You can create as many Conda environments as you need, but you can only run one at a time in Jupyter. To change environments:

  1. Navigate to the JupyterHub control panel by selecting File → Hub Control Panel in the Jupyter interface or navigating to localhost:8880/hub/home
  2. Select "Stop My Server"
  3. Select "Start My Server"

You will now see a dropdown allowing you to choose an existing environment or create a new one:

The option to choose a Conda environment when starting a JupyterHub server

Installing packages

If you need different or newer versions of packages, run conda install {{package}} or conda update {{package}} in the terminal. For more information, see Data Engineering/Systems/Conda#Installing packages.

Sharing Notebooks

There is currently no built-in functionality for internal sharing of notebooks (phab:T156934), but there are several different workarounds available:

Copying files on the analytics clients

It's possible to copy notebooks and files directly on the server by clicking 'New' -> 'Terminal' (in the root folder in the browser window) and using the cp command.

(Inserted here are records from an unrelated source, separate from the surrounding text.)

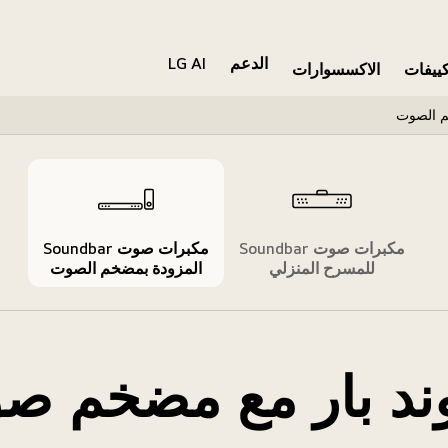
الدعم
LG AI
كييفات
الاكسسوارات
مكبرات صوت Soundbar
مكبرات صوت Soundbar
للمسرح المنزلي
المزودة بمضخم الصوت
ند بار مع مضخم ص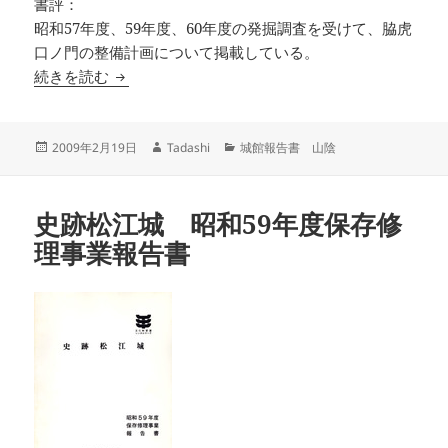
書評：
昭和57年度、59年度、60年度の発掘調査を受けて、脇虎
口ノ門の整備計画について掲載している。
史跡松江城 昭和60年度保存修理事業報告書
続きを読む
投
作
カ
2009年2月19日
Tadashi
城館報告書 山陰
稿
成
テ
日:
者
ゴ
リ
史跡松江城 昭和59年度保存修
ー
理事業報告書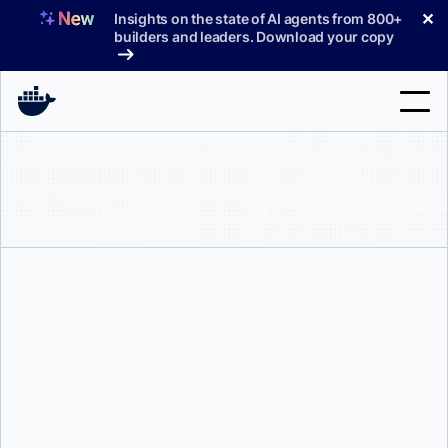
コ
✕
Insights on the state of AI agents from 800+
ン
builders and leaders. Download your copy
テ
ン
ツ
へ
検
ス
索
キ
ッ
製品
プ
サポート
料金プラン
ブログ
ジェイ・シュミット
ドキュメント
サインイン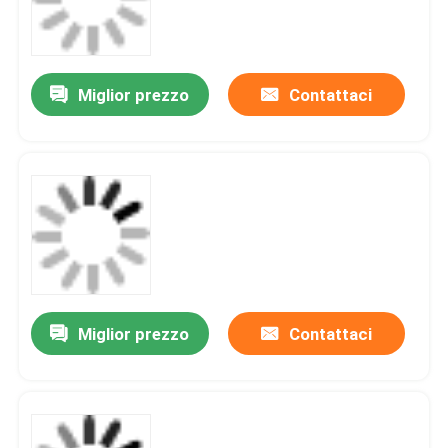
Miglior prezzo
Contattaci
Miglior prezzo
Contattaci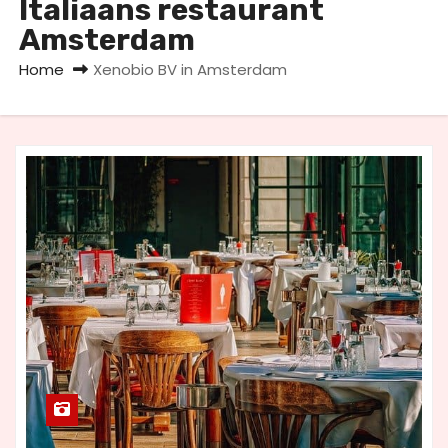
Italiaans restaurant
u
Amsterdam
d
Home
Xenobio BV in Amsterdam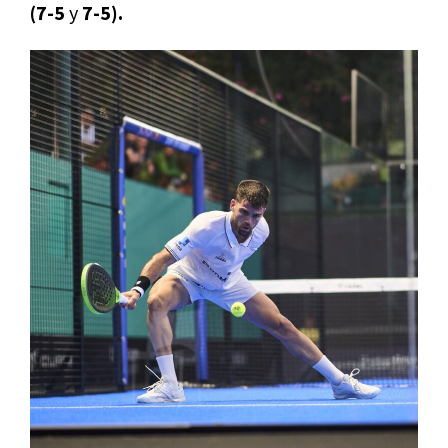
(7-5
y
7-5).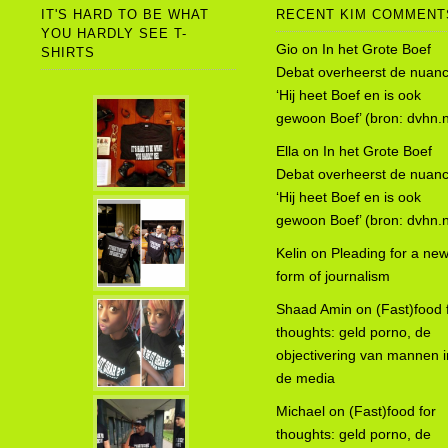
IT'S HARD TO BE WHAT
RECENT KIM COMMENT
YOU HARDLY SEE T-
Gio
on
In het Grote Boef
SHIRTS
Debat overheerst de nuanc
‘Hij heet Boef en is ook
gewoon Boef’ (bron: dvhn.n
Ella
on
In het Grote Boef
Debat overheerst de nuanc
‘Hij heet Boef en is ook
gewoon Boef’ (bron: dvhn.n
Kelin
on
Pleading for a ne
form of journalism
Shaad Amin
on
(Fast)food 
thoughts: geld porno, de
objectivering van mannen i
de media
Michael
on
(Fast)food for
thoughts: geld porno, de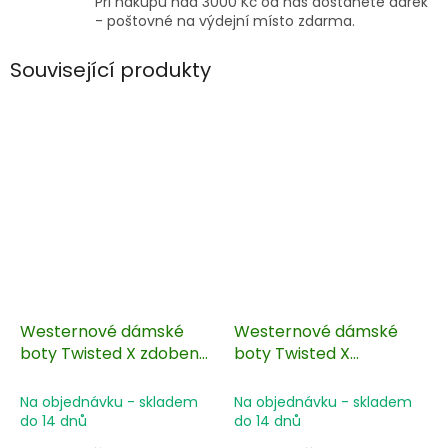
Při nákupu nad 3000 Kč od nás dostanete dárek
- poštovné na výdejní místo zdarma.
Související produkty
Westernové dámské
Westernové dámské
boty Twisted X zdobené
boty Twisted X
květy
modrorůžové
Na objednávku - skladem
Na objednávku - skladem
do 14 dnů
do 14 dnů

Note that you may have to change the file permissions using the chmod command to give the other user read access to the files.

GitHub or GitLab

It's also possible to track your notebooks in Git and push them to either GitHub or our GitLab, both of which will display them fully rendered on its website. Generally, this requires making the notebook public, but it's also possible to request a private GitLab repo if necessary.

In either case, you will need to connect using HTTPS rather than SSH (SRE considers SSH from the analytics clients a security risk because of the possibility that other users could access your SSH keys). To do this, you will need to set up a personal access token (GitLab docs, GitHub docs), which you will use in place of a password when using Git on the command line.

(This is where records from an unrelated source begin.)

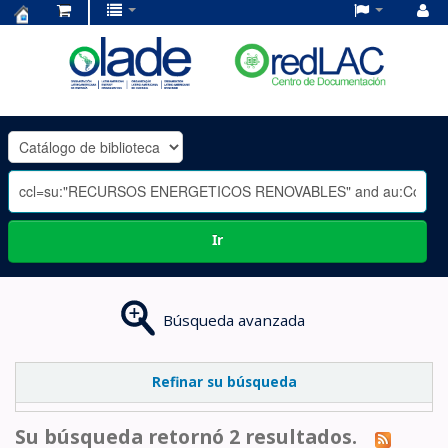
Centro
de
Documentación
OLADE
-
Ir
Búsqueda avanzada
Refinar su búsqueda
Su búsqueda retornó 2 resultados.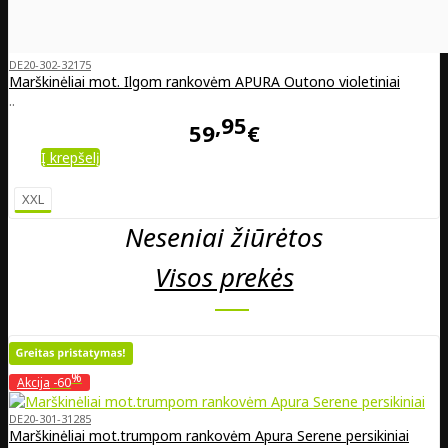
DE20-302-32175
Marškinėliai mot. Ilgom rankovėm APURA Outono violetiniai
..
95
59
€
Į krepšelį
XXL
Neseniai žiūrėtos
Visos prekės
%
Akcija
-60
DE20-301-31285
Marškinėliai mot.trumpom rankovėm Apura Serene persikiniai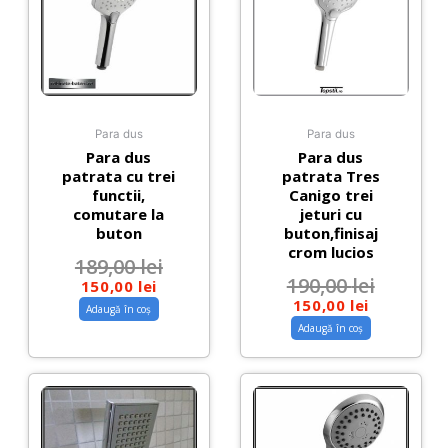
Para dus
Para dus
Para dus
Para dus
patrata cu trei
patrata Tres
functii,
Canigo trei
comutare la
jeturi cu
buton
buton,finisaj
crom lucios
189,00
lei
190,00
lei
150,00
lei
150,00
lei
Adaugă în coș
Adaugă în coș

By default, you'll have to enter your username and password every time you push. You can avoid this by adding the following to ~/.gitconfig:

# Automatically add username to GitHub URLs
[url "https://{{username}}@github.com"]
    insteadOf = https://github.com

# Automatically add username to Wikimedia GitLab URLs
[url "https://{{username}}@gitlab.wikimedia.com"]
    insteadOf = https://gitlab.wikimedia.com

# Cache access tokens for 8 hours after entry
[credential]
    helper = cache --timeout=28800

HTML files

You can also export your notebook as an HTML file, using File > Download as... in the JupyterLab interface or the jupyter nbconvert --to html command.

If you want to make the HTML file public on the web, you can use the web publication workflow.

Nbviewer

"Open raw" button

Nbviewer is a useful tool to share notebooks, especially if the notebooks have interactive or HTML elements, which may not render well on GitHub or GitLab. For GitHub, the tool works fine with the blob version of a notebook, however for gitlab.wikimedia.org, it can only read the raw version. You can either change from blob to raw in the URL, or open the raw version (from the top bar) as shown in the image and copy the URL.

Troubleshooting

Trouble installing R packages

See Data Engineering/Systems/Conda#R support.

Browser disconnects

If your browser session disconnects from the kernel on the server (if, for example, your SSH connection times out), any work the kernel is doing will continue, and you'll be able to access the results the next time you connect to the kernel, but no further display output for that work (like print() commands to log progress) will accumulate, even if you reopen the notebook (JupyterLab issue 4237).

Notebook is unresponsive, or kernel restarts when running a large query

It may be that your Jupyter Notebook Server ran out of memory and the operating system's out of memory killer decided to kill your kernel to cope with the situation. You won't get any notification that this has happened other than the notebook being unresponsive or restarting, but you can assess the state of the memory on the notebook server by checking its host overview dashboard in Grafana (host-overview dashboard) or using the command line to see which processes are using the most (with ps aux --sort -rss | head or similar).

Viewing Jupyter Notebook Server logs

JupyterHub logs are viewable by normal users in Kibana.

A dashboard has been created named JupyterHub and this is also linked from the Home Dashboard.

At present the logs are not split per user, but we are working to make this possible.

They are no longer written by default to /var/log/syslog but they are retained on the host in the systemd journal.

You might need to see JupyterHub logs to troubleshoot login issues or resource issues affecting the cluster.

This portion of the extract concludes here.